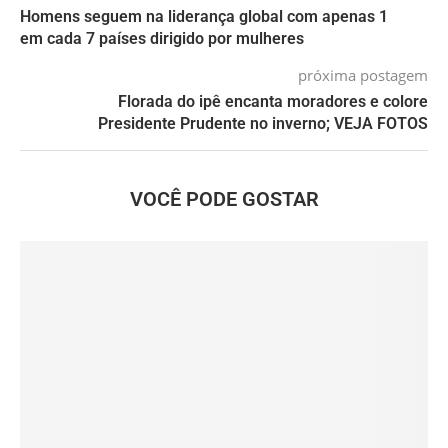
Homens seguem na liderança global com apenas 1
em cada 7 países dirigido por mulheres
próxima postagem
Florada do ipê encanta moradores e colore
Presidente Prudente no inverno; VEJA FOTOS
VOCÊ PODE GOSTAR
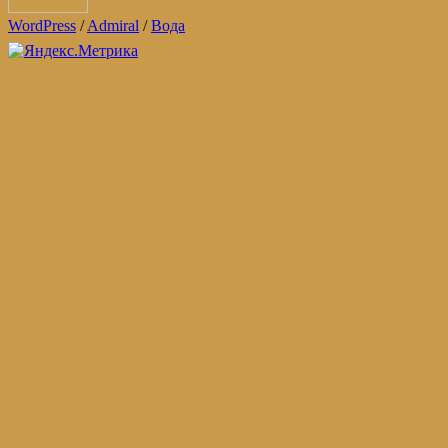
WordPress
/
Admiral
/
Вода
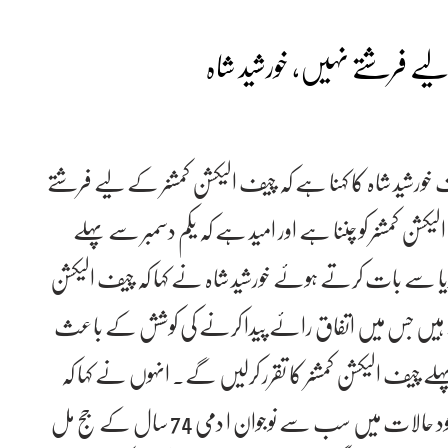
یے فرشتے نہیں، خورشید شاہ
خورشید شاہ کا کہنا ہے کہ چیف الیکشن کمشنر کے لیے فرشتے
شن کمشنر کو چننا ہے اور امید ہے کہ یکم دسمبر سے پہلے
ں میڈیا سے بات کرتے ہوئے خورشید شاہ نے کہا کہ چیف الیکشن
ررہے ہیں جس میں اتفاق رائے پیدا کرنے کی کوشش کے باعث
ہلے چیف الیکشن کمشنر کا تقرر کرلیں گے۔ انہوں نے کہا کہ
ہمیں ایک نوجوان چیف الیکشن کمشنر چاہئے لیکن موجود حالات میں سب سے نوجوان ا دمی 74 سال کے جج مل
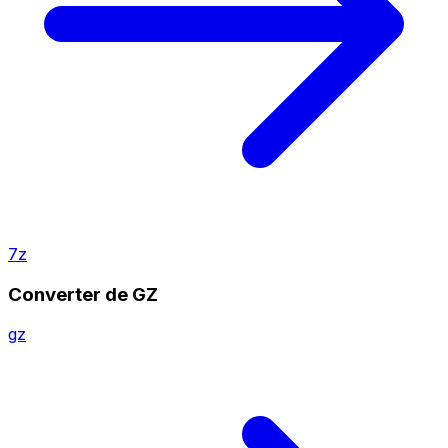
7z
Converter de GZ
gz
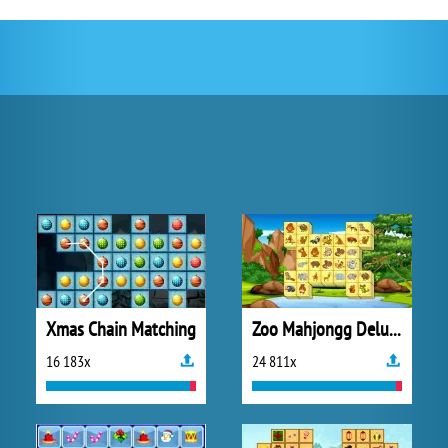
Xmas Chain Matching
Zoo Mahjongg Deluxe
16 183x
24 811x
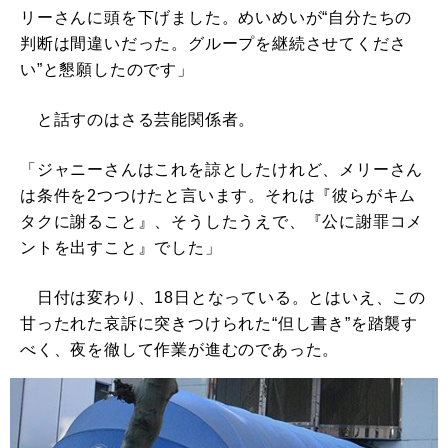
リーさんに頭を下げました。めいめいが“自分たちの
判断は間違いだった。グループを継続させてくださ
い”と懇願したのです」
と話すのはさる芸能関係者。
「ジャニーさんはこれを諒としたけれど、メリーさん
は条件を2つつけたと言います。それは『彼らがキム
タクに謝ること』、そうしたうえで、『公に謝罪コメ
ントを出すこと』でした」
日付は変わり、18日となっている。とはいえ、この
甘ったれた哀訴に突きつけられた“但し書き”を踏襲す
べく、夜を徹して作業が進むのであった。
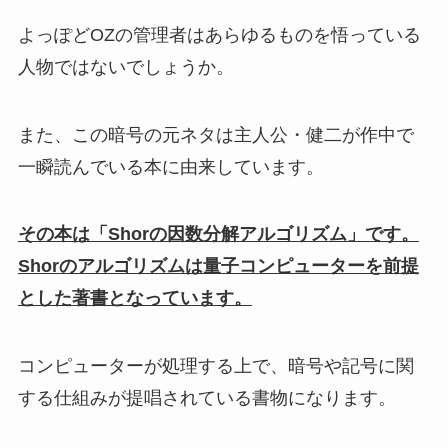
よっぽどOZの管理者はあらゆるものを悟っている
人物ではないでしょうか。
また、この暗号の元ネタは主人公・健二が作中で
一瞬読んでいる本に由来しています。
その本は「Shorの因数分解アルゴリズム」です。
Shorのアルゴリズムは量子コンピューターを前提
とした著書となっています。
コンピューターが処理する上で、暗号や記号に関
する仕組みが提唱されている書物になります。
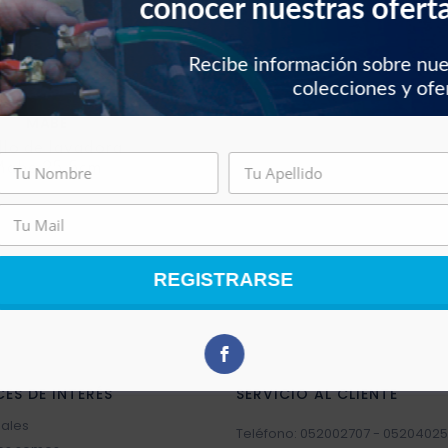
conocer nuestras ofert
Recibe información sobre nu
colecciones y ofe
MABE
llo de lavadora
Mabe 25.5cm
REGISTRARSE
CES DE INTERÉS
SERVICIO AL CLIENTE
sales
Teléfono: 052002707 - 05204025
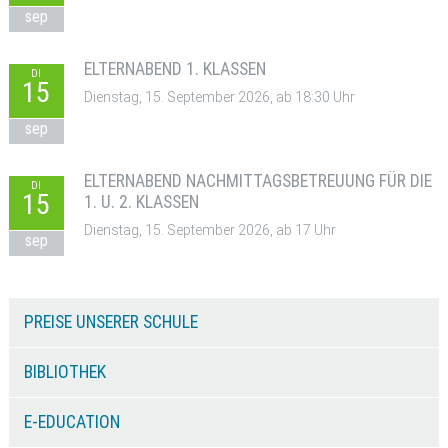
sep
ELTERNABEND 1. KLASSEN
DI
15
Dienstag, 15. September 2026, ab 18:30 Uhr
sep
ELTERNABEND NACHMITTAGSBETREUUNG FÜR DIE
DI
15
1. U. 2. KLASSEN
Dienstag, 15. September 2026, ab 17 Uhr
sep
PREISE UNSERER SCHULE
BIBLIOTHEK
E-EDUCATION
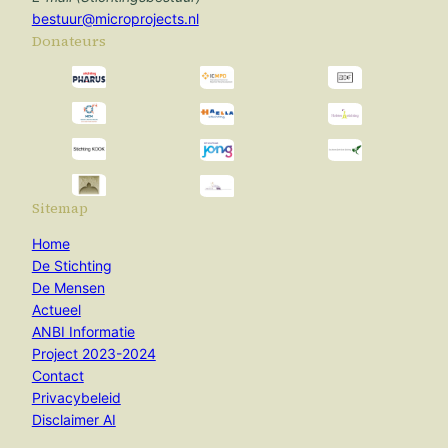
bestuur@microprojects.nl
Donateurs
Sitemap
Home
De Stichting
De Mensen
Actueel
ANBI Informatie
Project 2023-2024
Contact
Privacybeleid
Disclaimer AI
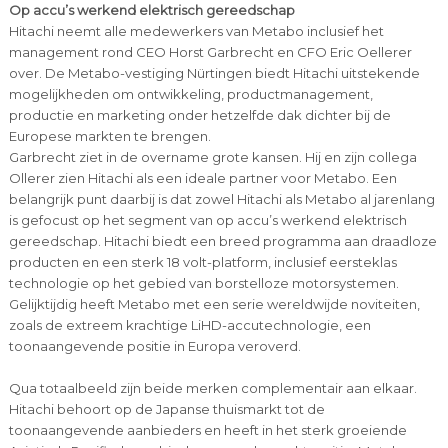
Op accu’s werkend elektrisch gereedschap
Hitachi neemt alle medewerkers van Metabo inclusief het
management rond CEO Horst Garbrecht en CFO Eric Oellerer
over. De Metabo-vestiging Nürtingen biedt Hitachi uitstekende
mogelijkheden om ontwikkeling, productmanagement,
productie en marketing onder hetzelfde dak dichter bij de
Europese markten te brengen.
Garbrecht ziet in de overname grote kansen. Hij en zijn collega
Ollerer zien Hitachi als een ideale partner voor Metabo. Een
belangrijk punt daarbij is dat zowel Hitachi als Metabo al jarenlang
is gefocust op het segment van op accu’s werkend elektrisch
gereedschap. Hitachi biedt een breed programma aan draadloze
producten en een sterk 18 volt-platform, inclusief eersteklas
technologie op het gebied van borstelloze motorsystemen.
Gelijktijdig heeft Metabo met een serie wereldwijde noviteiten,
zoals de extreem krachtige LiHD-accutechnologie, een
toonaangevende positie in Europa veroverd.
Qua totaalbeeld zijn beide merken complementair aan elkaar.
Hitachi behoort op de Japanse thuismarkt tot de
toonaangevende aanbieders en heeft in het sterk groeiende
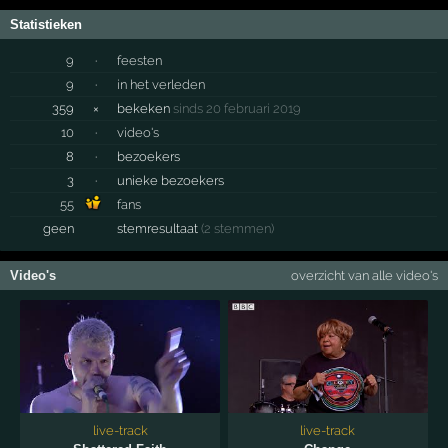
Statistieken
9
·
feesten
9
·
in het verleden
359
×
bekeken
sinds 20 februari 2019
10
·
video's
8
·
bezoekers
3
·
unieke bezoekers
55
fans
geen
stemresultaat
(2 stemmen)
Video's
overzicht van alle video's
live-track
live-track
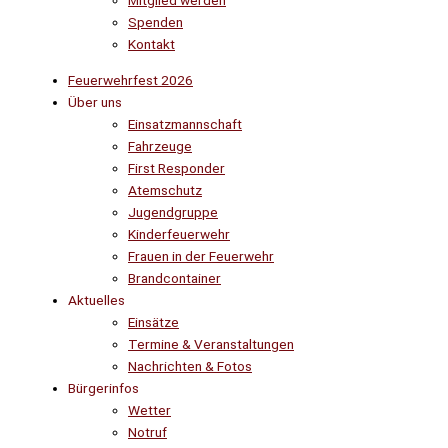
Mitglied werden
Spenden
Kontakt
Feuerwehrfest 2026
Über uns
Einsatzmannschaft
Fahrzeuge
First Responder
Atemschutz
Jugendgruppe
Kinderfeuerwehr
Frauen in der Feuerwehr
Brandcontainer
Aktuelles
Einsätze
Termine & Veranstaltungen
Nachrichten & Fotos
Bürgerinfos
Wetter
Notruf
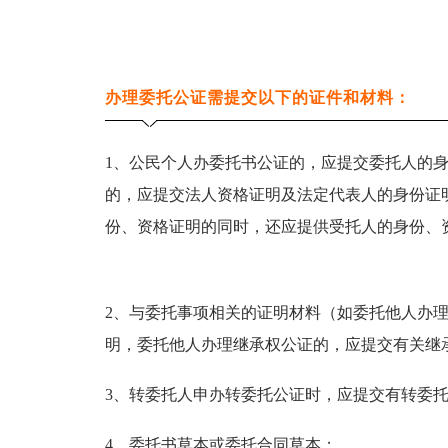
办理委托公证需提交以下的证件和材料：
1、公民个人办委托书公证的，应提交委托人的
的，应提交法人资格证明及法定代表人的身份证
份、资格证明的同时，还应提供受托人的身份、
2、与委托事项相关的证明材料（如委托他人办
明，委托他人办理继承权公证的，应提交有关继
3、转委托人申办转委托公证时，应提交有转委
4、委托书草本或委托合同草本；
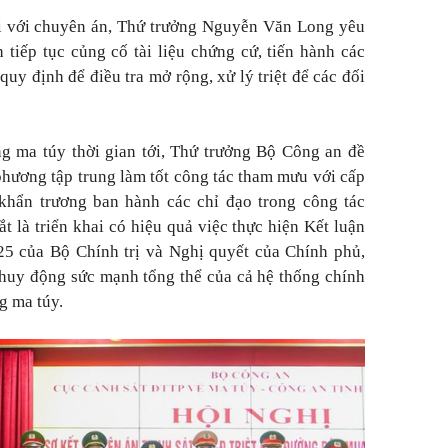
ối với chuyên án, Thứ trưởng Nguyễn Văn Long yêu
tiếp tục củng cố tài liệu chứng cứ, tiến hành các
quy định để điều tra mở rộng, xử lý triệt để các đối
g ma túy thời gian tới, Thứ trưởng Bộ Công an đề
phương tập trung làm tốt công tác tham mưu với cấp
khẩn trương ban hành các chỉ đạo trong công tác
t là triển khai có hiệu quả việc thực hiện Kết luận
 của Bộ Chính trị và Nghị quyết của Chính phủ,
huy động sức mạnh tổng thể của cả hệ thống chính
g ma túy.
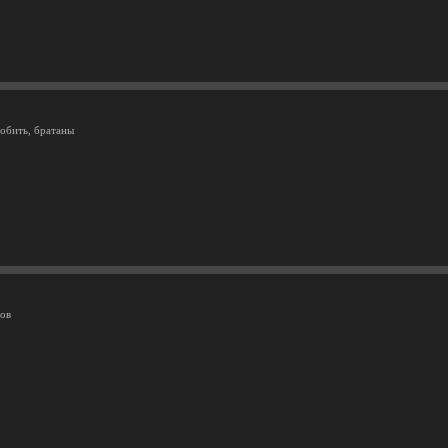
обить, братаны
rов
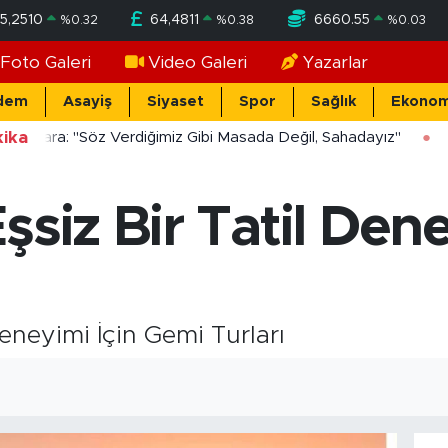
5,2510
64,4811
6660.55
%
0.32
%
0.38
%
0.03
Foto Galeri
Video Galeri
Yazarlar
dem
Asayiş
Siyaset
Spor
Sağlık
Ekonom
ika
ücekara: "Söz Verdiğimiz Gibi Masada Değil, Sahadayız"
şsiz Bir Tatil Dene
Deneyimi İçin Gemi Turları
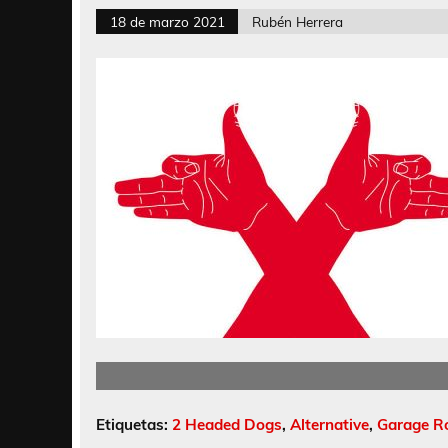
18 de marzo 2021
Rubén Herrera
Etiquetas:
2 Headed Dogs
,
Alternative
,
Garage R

^^^^^^^^^^^^^^^^

Please report how many lines in the records contain the string "hành", and write nothing besides that number.

### Written response
2